▸ **Directions for this task**
Before copying, set the images aside; then transcribe every entry below exactly.

▸ **Input data**
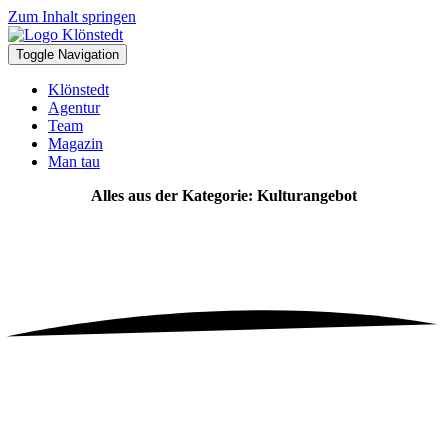
Zum Inhalt springen
Toggle Navigation
Klönstedt
Agentur
Team
Magazin
Man tau
Alles aus der Kategorie: Kulturangebot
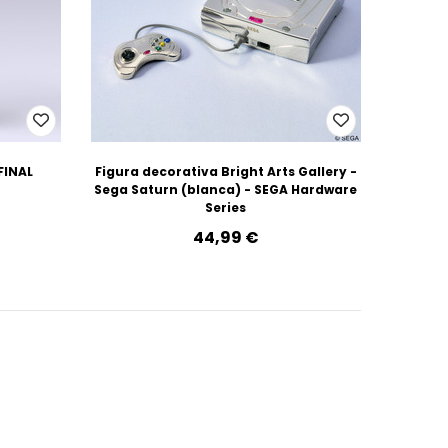
 FINAL
Figura decorativa Bright Arts Gallery -
Sega Saturn (blanca) - SEGA Hardware
Series
44,99‎ ‎€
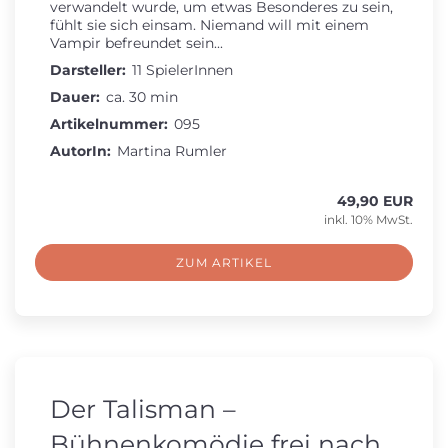
verwandelt wurde, um etwas Besonderes zu sein,
fühlt sie sich einsam. Niemand will mit einem
Vampir befreundet sein...
Darsteller:
11 SpielerInnen
Dauer:
ca. 30 min
Artikelnummer:
095
AutorIn:
Martina Rumler
49,90 EUR
inkl. 10% MwSt.
ZUM ARTIKEL
Der Talisman –
Bühnenkomödie frei nach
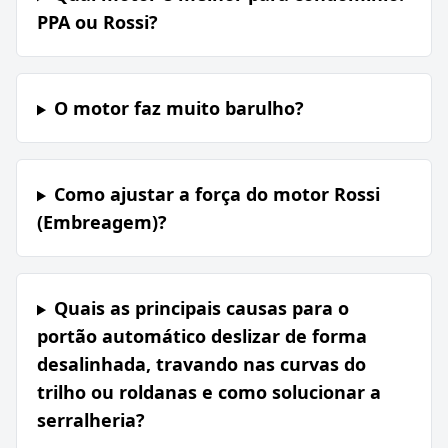
PPA ou Rossi?
O motor faz muito barulho?
Como ajustar a força do motor Rossi
(Embreagem)?
Quais as principais causas para o
portão automático deslizar de forma
desalinhada, travando nas curvas do
trilho ou roldanas e como solucionar a
serralheria?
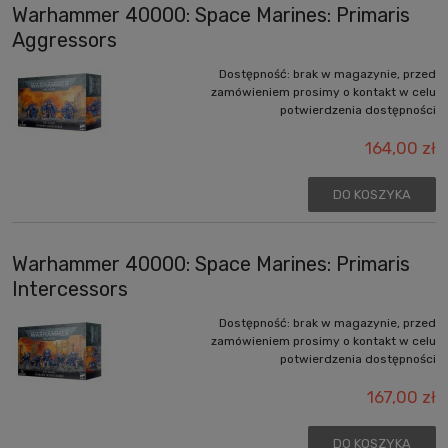
Warhammer 40000: Space Marines: Primaris
Aggressors
Dostępność:
brak w magazynie, przed
zamówieniem prosimy o kontakt w celu
potwierdzenia dostępności
164,00 zł
DO KOSZYKA
Warhammer 40000: Space Marines: Primaris
Intercessors
Dostępność:
brak w magazynie, przed
zamówieniem prosimy o kontakt w celu
potwierdzenia dostępności
167,00 zł
DO KOSZYKA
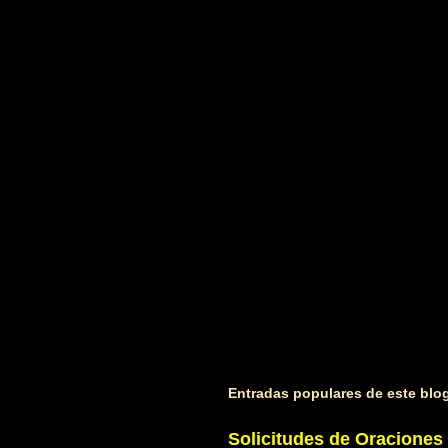
t
a
r
i
o
s
Entradas populares de este blo
Solicitudes de Oraciones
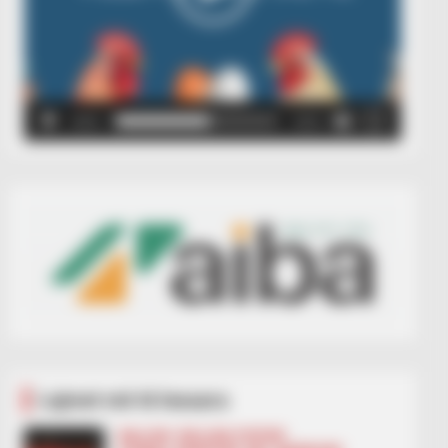
00:00
00:05
Lajmet më të lexuara
BALLINA
BALLINA STATIKE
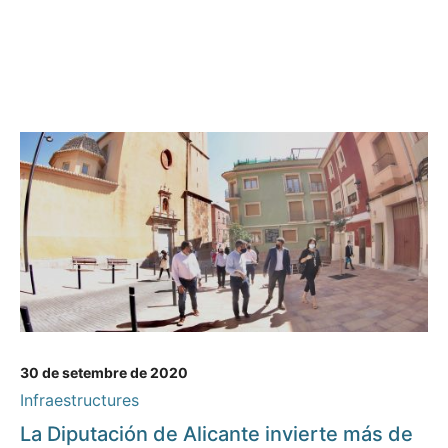
30 de setembre de 2020
Infraestructures
La Diputación de Alicante invierte más de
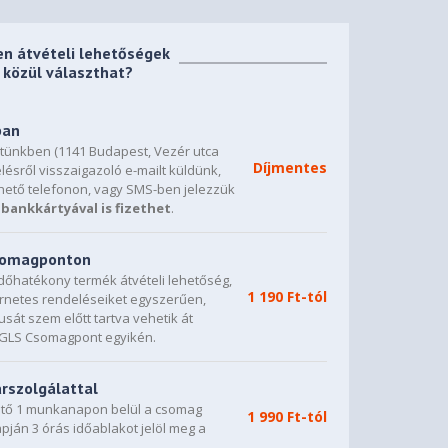
en átvételi lehetőségek
közül választhat?
ban
etünkben (1141 Budapest, Vezér utca
Díjmentes
lésről visszaigazoló e-mailt küldünk,
hető telefonon, vagy SMS-ben jelezzük
bankkártyával is fizethet
.
csomagponton
dőhatékony termék átvételi lehetőség,
1 190 Ft-tól
ternetes rendeléseiket egyszerűen,
sát szem előtt tartva vehetik át
0 GLS Csomagpont egyikén.
árszolgálattal
vető 1 munkanapon belül a csomag
1 990 Ft-tól
napján 3 órás időablakot jelöl meg a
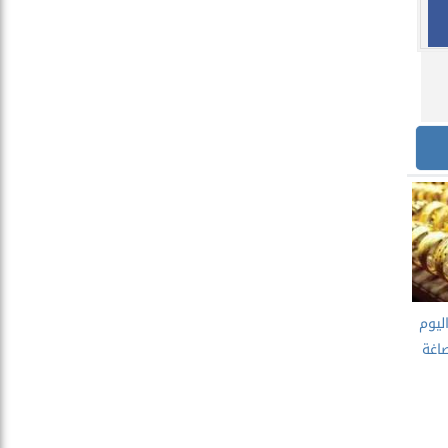
اليوم
في الصاغة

▸ **Result**
Zum Inhalt springen
Toggle Navigation
Klönstedt
Agentur
Team
Magazin
Man tau
Alles aus der Kategorie: Kulturangebot
 FINAL
Figura decorativa Bright Arts Gallery -
Sega Saturn (blanca) - SEGA Hardware
Series
44,99‎ ‎€
verwandelt wurde, um etwas Besonderes zu sein,
fühlt sie sich einsam. Niemand will mit einem
Vampir befreundet sein...
Darsteller:
11 SpielerInnen
Dauer:
ca. 30 min
Artikelnummer:
095
AutorIn:
Martina Rumler
49,90 EUR
inkl. 10% MwSt.
ZUM ARTIKEL
Der Talisman –
Bühnenkomödie frei nach
PPA ou Rossi?
O motor faz muito barulho?
Como ajustar a força do motor Rossi
(Embreagem)?
Quais as principais causas para o
portão automático deslizar de forma
desalinhada, travando nas curvas do
trilho ou roldanas e como solucionar a
serralheria?
Warhammer 40000: Space Marines: Primaris
Aggressors
Dostępność:
brak w magazynie, przed
zamówieniem prosimy o kontakt w celu
potwierdzenia dostępności
164,00 zł
DO KOSZYKA
Warhammer 40000: Space Marines: Primaris
Intercessors
Dostępność:
brak w magazynie, przed
zamówieniem prosimy o kontakt w celu
potwierdzenia dostępności
167,00 zł
DO KOSZYKA
t
a
r
i
o
s
Entradas populares de este blo
Solicitudes de Oraciones
00:00
00:05
Lajmet më të lexuara
BALLINA
BALLINA STATIKE
30 de setembre de 2020
Infraestructures
La Diputación de Alicante invierte más de
en átvételi lehetőségek
közül választhat?
ban
etünkben (1141 Budapest, Vezér utca
Díjmentes
lésről visszaigazoló e-mailt küldünk,
hető telefonon, vagy SMS-ben jelezzük
bankkártyával is fizethet
.
csomagponton
dőhatékony termék átvételi lehetőség,
1 190 Ft-tól
ternetes rendeléseiket egyszerűen,
sát szem előtt tartva vehetik át
0 GLS Csomagpont egyikén.
árszolgálattal
vető 1 munkanapon belül a csomag
1 990 Ft-tól
napján 3 órás időablakot jelöl meg a
اليوم
في الصاغة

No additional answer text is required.